Not a race report as I wasn’t racing. It was interesting to be at a 24 in the support role. I haven’t actually done that before and it was high time to pay my 24 hour support dues. Thanks to everyone who came by the pit and helped set up and take down the EZ-up and gear. It was really fun to be in social mode and chat with everybody.
Moab really is a carnival as much as a race. I’ve always been in a race bubble at Moab so enjoyed all the carnival aspects this time around. Here is Granny handing out balloons at the start.
View of the herd lining up minutes before the start. Chris Etough is hanging out with his mechanic by his bike and didn’t go up to the crowd until 1 minute to go. He looked cool and relaxed 100% of the time. He had casual pit stops and rode to a tactical win. On the women’s side Jari Kirkland rode an amazing race killing the entire men’s and women’s field except for Chris. He was the only solo in front of her at noon on Sunday. We were pitted right next to Jari and I spied on her the whole race. She didn’t falter. She was on a different plane to everyone else at Moab this year.
JK showing off his FJ
Stampede -bandanna over the mouth highly recommended
Chili peppers?? Here are Dave and Josh Tostado. Josh cracked and stopped sometime around sunset in 2nd place. Dave took over 2nd place and cracked about 1:30am. Lots of attrition in both the men’s and women’s solos this year. More than usual. The course was slow and sandy and hard.

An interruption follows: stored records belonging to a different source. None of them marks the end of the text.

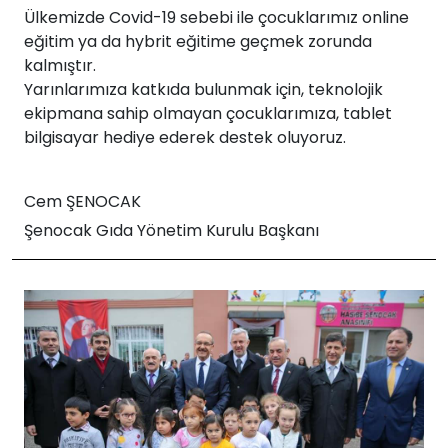
Ülkemizde Covid-19 sebebi ile çocuklarımız online
eğitim ya da hybrit eğitime geçmek zorunda
kalmıştır.
Yarınlarımıza katkıda bulunmak için, teknolojik
ekipmana sahip olmayan çocuklarımıza, tablet
bilgisayar hediye ederek destek oluyoruz.
Cem ŞENOCAK
Şenocak Gıda Yönetim Kurulu Başkanı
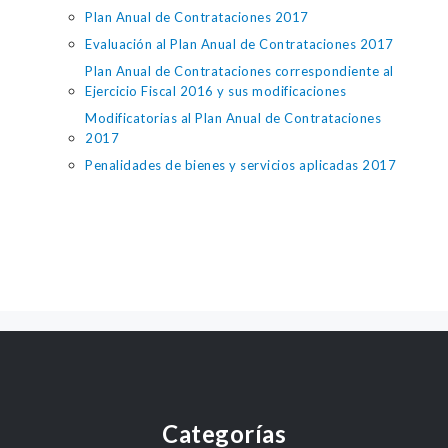
Plan Anual de Contrataciones 2017
Evaluación al Plan Anual de Contrataciones 2017
Plan Anual de Contrataciones correspondiente al
Ejercicio Fiscal 2016 y sus modificaciones
Modificatorias al Plan Anual de Contrataciones
2017
Penalidades de bienes y servicios aplicadas 2017
Categorías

I have photos of some solos at the cracking point with fear and pain on their faces so personal I don’t feel I can post them… Here is Mary after she pulled the plug. Mary always is cute…
So why is Moab so hard? Why do so many solos suffer and crack there? The course is certainly one of the hardest to solo with the steep slick rock sections demanding L6 power or you are walking. The sand this year was energy sucking too. The dryness of this year was a stark contrast to the flash floods of last year.
My personal theory is that timing is what is the kicker for Moab solos. It is at the end of the season. Solos are mostly carrying a depth of fatigue beyond what they perceive. They are used to feeling tired – fatigue levels have normalized. In 24-solo racing there is a big difference in being fast and in having the ability to complete it. It is a delicate balance of hard training and freshness on race day. Give up too much fitness in the taper and you will be slow vs. arrive at the race site with underlying fatigue and you will crack somewhere between 8 and 13 hours in. I saw lots of cracking in the solo field at Moab last weekend which is classic fatigue from a season of racing. World Champion Rebecca Rusch soloed Moab and put in a respectable 12 laps but far below her potential. I know she soloed Nationals, Worlds, Grand Targhee and Moab this year – that’s a lot! Judging by her face near dawn it was one too many…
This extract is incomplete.